* [Directions]:
Could you please transcribe the data exactly, without the pictures?

* [Records to process]:
┄┄┄┄┄┄┄┄┄┄

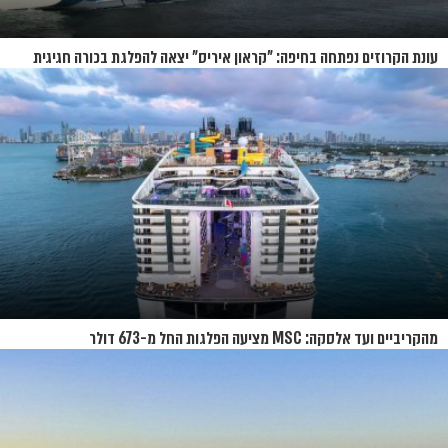
עונת הקרוזים נפתחה בחיפה: "קראון איריס" יצאה להפלגת בכורה חגיגית
מהקריביים ועד אלסקה: MSC מציעה הפלגות החל מ-673 דולר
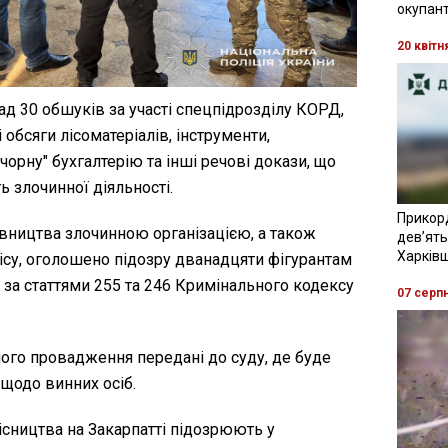
окупант
20 квітн
д 30 обшуків за участі спецпідрозділу КОРД,
 обсяги лісоматеріалів, інструменти,
"чорну" бухгалтерію та інші речові докази, що
 злочинної діяльності.
Прикор
івництва злочинною організацією, а також
девʼять
Харків
лісу, оголошено підозру дванадцяти фігурантам
ь за статтями 255 та 246 Кримінального кодексу
07 серп
ного провадження передані до суду, де буде
щодо винних осіб.
ісництва на Закарпатті підозрюють у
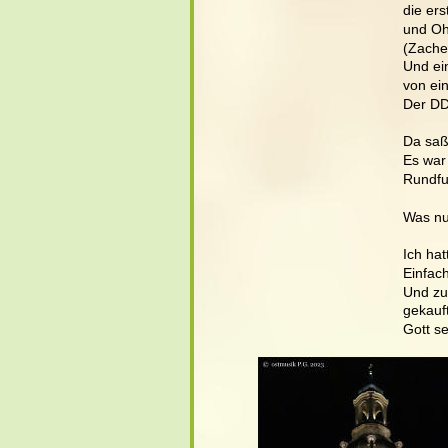
die ers
und Oh
(Zache
Und ein
von ei
Der DD
Da saße
Es war
Rundfu
Was nu
Ich ha
Einfac
Und zu
gekauft
Gott se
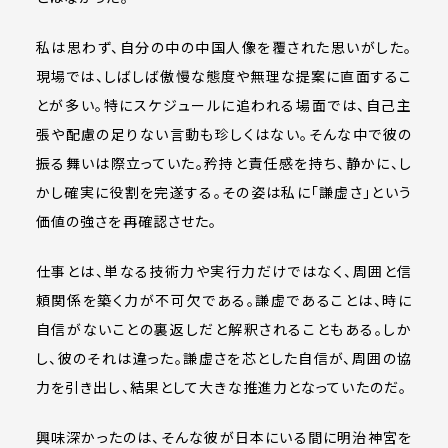
私は思わず、自分の中の中国人像を覆された思いがした。
現場では、しばしば傲慢な態度や無理な提案に直面するこ
とが多い。特にスケジュールに追われる場面では、自己主
張や配慮の足りない言動も珍しくはない。そんな中で彼の
振る舞いは際立っていた。矜持と責任感を持ち、静かに、し
かし確実に役割を完遂する。その姿は私に「謙虚さ」という
価値の強さを再確認させた。
仕事とは、単なる技術力や実行力だけではなく、周囲と信
頼関係を築く力が不可欠である。謙虚であることは、時に
自信がないことの裏返しだと解釈されることもある。しか
し、彼のそれは違った。謙虚さを芯とした自信が、周囲の協
力を引き出し、結果として大きな推進力となっていたのだ。
興味深かったのは、そんな彼が日本にいる間に明治神宮を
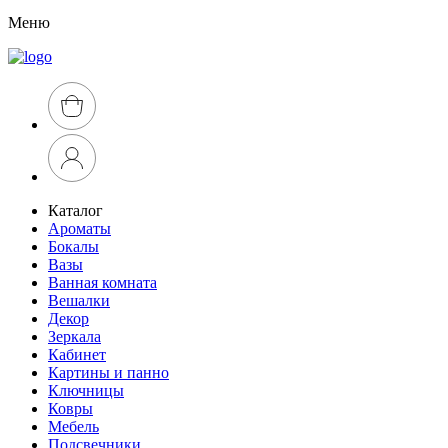
Меню
Каталог
Ароматы
Бокалы
Вазы
Ванная комната
Вешалки
Декор
Зеркала
Кабинет
Картины и панно
Ключницы
Ковры
Мебель
Подсвечники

┄┄┄┄┄┄┄┄┄┄

* [Solved problem]:
עונת הקרוזים נפתחה בחיפה: "קראון איריס" יצאה להפלגת בכורה חגיגית
מהקריביים ועד אלסקה: MSC מציעה הפלגות החל מ-673 דולר
окупант
20 квітн
д 30 обшуків за участі спецпідрозділу КОРД,
 обсяги лісоматеріалів, інструменти,
"чорну" бухгалтерію та інші речові докази, що
 злочинної діяльності.
Прикор
івництва злочинною організацією, а також
девʼять
Харків
лісу, оголошено підозру дванадцяти фігурантам
ь за статтями 255 та 246 Кримінального кодексу
07 серп
ного провадження передані до суду, де буде
щодо винних осіб.
ісництва на Закарпатті підозрюють у
die ers
und Oh
(Zache
Und ein
von ei
Der DD
Da saße
Es war
Rundfu
Was nu
Ich ha
Einfac
Und zu
gekauft
Gott se
私は思わず、自分の中の中国人像を覆された思いがした。
現場では、しばしば傲慢な態度や無理な提案に直面するこ
とが多い。特にスケジュールに追われる場面では、自己主
張や配慮の足りない言動も珍しくはない。そんな中で彼の
振る舞いは際立っていた。矜持と責任感を持ち、静かに、し
かし確実に役割を完遂する。その姿は私に「謙虚さ」という
価値の強さを再確認させた。
仕事とは、単なる技術力や実行力だけではなく、周囲と信
頼関係を築く力が不可欠である。謙虚であることは、時に
自信がないことの裏返しだと解釈されることもある。しか
し、彼のそれは違った。謙虚さを芯とした自信が、周囲の協
力を引き出し、結果として大きな推進力となっていたのだ。
興味深かったのは、そんな彼が日本にいる間に明治神宮を
Меню
Каталог
Ароматы
Бокалы
Вазы
Ванная комната
Вешалки
Декор
Зеркала
Кабинет
Картины и панно
Ключницы
Ковры
Мебель
Подсвечники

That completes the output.